2. Adaptive Knowledge Likelihood: Formulating Hard Constraints as Differentiable "Augmented Gaussian" Likelihoods

Since relying solely on the prior can be overridden by data gradients, Stage 2 ensures knowledge remains present throughout training. The challenge lies in formulating the constraint \(\phi(x,\theta)=0\) as a probability distribution that can be inserted into the likelihood and optimized via gradients. Ideally, \(\phi(x,\theta)\sim\delta(0)\) (Dirac), meaning the probability of satisfying the constraint is 1 and 0 otherwise. However, the Dirac delta is discontinuous and causes training divergence.

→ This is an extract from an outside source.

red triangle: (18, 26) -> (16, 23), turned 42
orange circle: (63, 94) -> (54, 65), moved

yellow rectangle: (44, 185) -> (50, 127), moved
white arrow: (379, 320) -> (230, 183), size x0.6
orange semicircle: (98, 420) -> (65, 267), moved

This work approximates the Dirac delta using an Augmented Gaussian with adaptive hyperparameters: \(p(\phi(x,\theta))\sim\mathcal N\!\left(-\tfrac{\alpha}{\beta},\,\tfrac1\beta\right)\). The total knowledge likelihood is the product over samples \(p(K\mid\theta,D)=\prod_{x\in D}p(\phi(x,\theta))\). It achieves maximum density at zero within the \(\phi\ge 0\) interval with finite density at the origin, ensuring numerical stability. Critically, it is naturally isomorphic to the Augmented Lagrangian Method:

\[-\log p(\phi(x,\theta))=\text{const.}+\alpha\,\phi(x,\theta)+\tfrac{\beta}{2}\,\phi(x,\theta)^2\]

Minimizing this negative log-likelihood is equivalent to constrained optimization with \(\alpha\) (Lagrange multiplier) and \(\beta\) (penalty coefficient). As \(\alpha,\beta\) grow sufficiently large, \(\phi(x,\theta)\to 0\) is enforced. Various constraints can be converted to this equality form: constant constraints \(\phi=a\) become \(\phi-a=0\), and inequality constraints \(\phi\ge 0\) are expressed as \(\min(0,\phi)=0\).

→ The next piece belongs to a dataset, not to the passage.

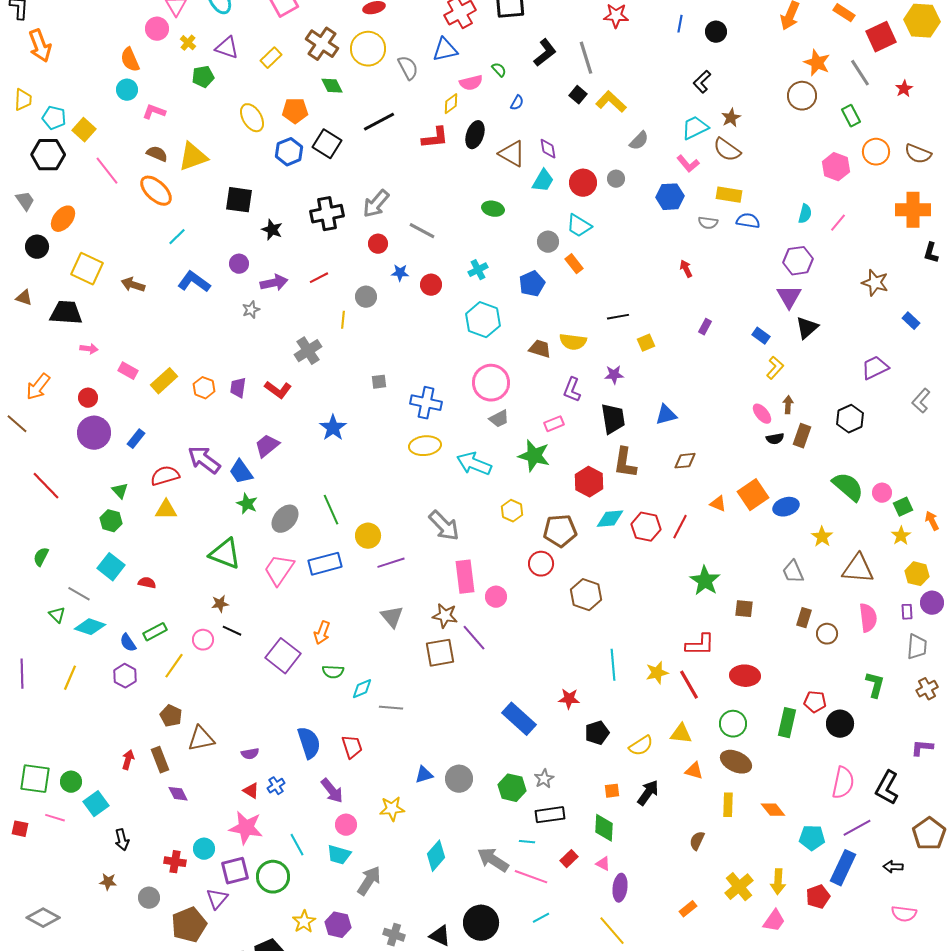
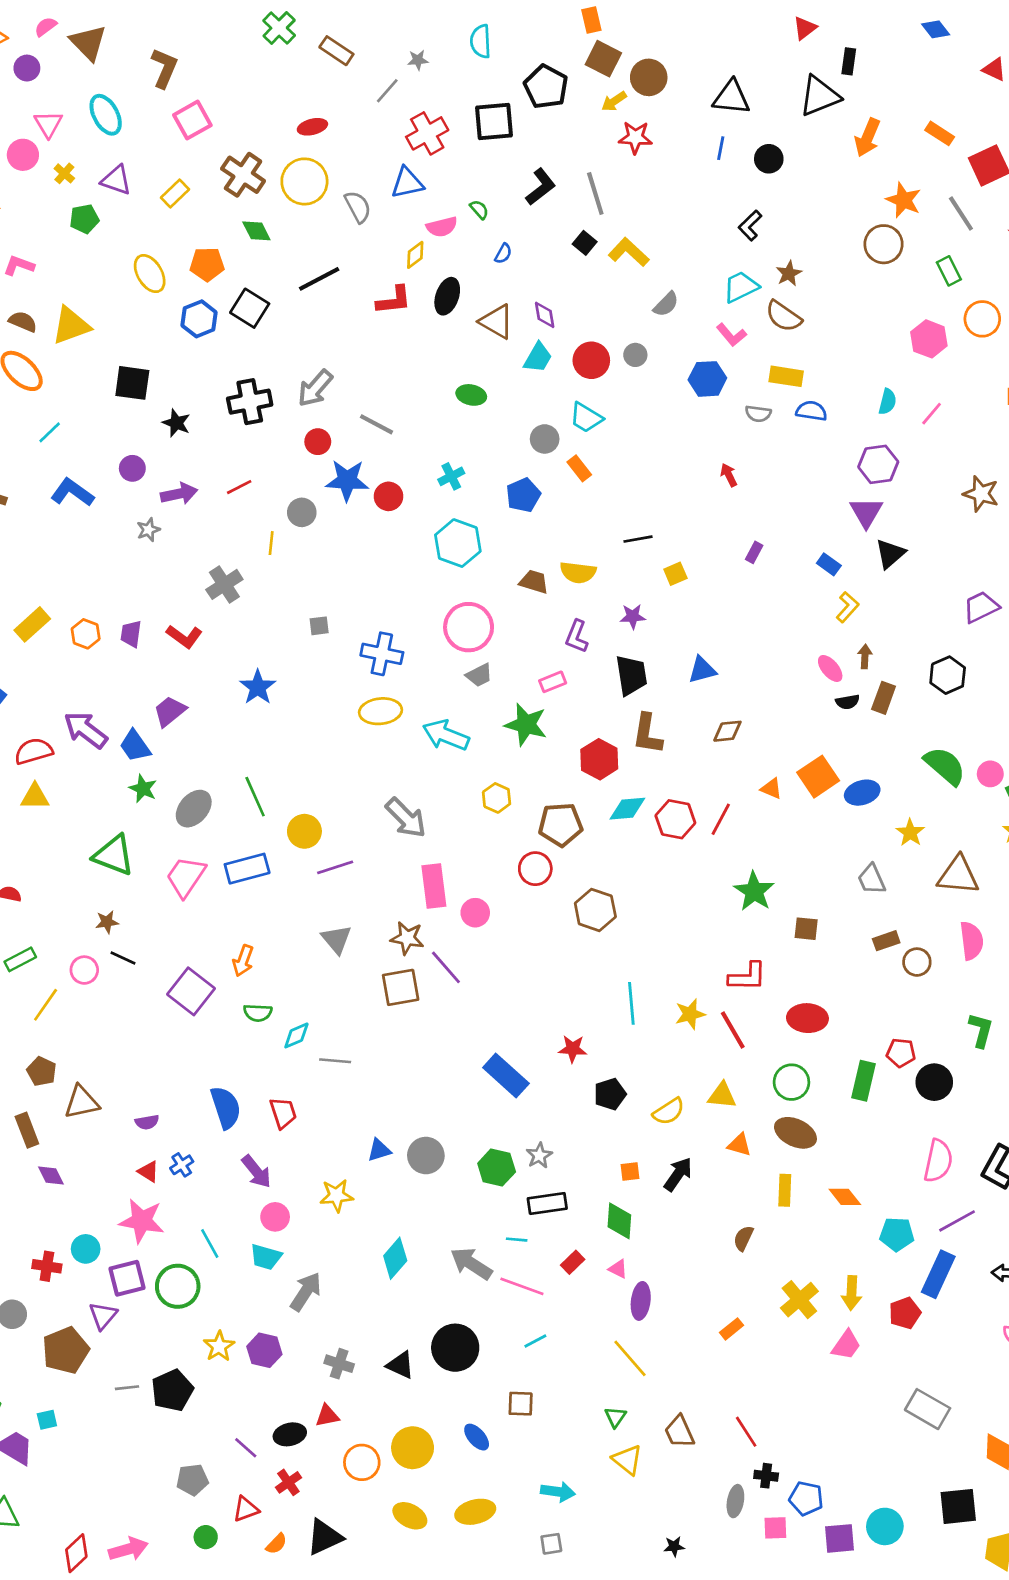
blue star: (400, 273) -> (347, 480), size x1.8
brown rectangle: (804, 618) -> (886, 941), turned 54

3. Adaptive Update Rules: Dynamically Increasing Penalties Based on "Constraint Violation"

Fixed \(\alpha,\beta\) are either too weak to enforce constraints or too strong, suppressing data fitting. Algorithm 1 borrows the dual ascent logic from ALM, iteratively adjusting these parameters based on the constraint violation \(\mathbb E_{x\sim D,\theta\sim\hat p}[\phi^2(x,\theta)]\). In each round, the likelihood is computed using current \(\alpha^{(k)},\beta^{(k)}\), the posterior \(\hat p^{(k+1)}\) is re-estimated, and then:

\[\alpha^{(k+1)}=\alpha^{(k)}+\beta^{(k)}\,\mathbb E_{x\sim D,\theta\sim\hat p^{(k+1)}}[\phi^2(x,\theta)]\]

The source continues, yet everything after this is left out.